# WORK REQUEST:
Identify each line below that contains the word "views", and copy it out.

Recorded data

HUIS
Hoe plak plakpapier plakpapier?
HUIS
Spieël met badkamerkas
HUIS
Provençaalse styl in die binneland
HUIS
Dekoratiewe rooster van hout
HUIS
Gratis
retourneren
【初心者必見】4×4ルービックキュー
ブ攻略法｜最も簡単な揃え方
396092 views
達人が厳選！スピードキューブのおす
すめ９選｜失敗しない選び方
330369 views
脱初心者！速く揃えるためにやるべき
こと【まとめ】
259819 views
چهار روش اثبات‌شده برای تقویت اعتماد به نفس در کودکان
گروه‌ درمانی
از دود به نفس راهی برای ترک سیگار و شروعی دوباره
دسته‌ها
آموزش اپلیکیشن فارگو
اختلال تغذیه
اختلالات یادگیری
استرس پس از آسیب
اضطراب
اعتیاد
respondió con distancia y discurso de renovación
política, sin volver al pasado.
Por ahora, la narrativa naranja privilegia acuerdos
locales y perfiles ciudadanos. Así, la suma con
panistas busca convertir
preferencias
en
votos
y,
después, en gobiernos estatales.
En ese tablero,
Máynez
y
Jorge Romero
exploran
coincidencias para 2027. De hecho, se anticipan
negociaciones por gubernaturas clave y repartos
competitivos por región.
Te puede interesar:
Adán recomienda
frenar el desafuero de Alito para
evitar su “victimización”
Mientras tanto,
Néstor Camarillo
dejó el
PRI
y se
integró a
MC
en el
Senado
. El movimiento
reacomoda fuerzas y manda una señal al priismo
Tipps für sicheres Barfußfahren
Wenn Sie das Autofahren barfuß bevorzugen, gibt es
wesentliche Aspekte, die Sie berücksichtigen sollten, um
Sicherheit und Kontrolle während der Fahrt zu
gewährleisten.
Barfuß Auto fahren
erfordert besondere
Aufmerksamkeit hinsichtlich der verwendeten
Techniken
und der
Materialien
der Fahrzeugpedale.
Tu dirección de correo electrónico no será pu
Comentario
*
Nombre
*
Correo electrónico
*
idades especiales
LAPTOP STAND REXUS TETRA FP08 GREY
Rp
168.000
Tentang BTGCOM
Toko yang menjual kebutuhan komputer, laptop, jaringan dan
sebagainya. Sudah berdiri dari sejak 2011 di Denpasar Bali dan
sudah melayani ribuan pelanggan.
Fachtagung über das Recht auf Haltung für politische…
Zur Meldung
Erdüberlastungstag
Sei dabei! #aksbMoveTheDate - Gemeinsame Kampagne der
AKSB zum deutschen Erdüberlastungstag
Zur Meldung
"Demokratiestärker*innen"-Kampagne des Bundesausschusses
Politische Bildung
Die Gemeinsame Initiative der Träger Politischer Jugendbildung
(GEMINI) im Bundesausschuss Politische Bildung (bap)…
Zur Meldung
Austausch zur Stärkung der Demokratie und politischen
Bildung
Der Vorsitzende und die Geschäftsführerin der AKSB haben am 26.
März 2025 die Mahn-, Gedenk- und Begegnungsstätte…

# EXERCISE ANSWER:
396092 views
330369 views
259819 views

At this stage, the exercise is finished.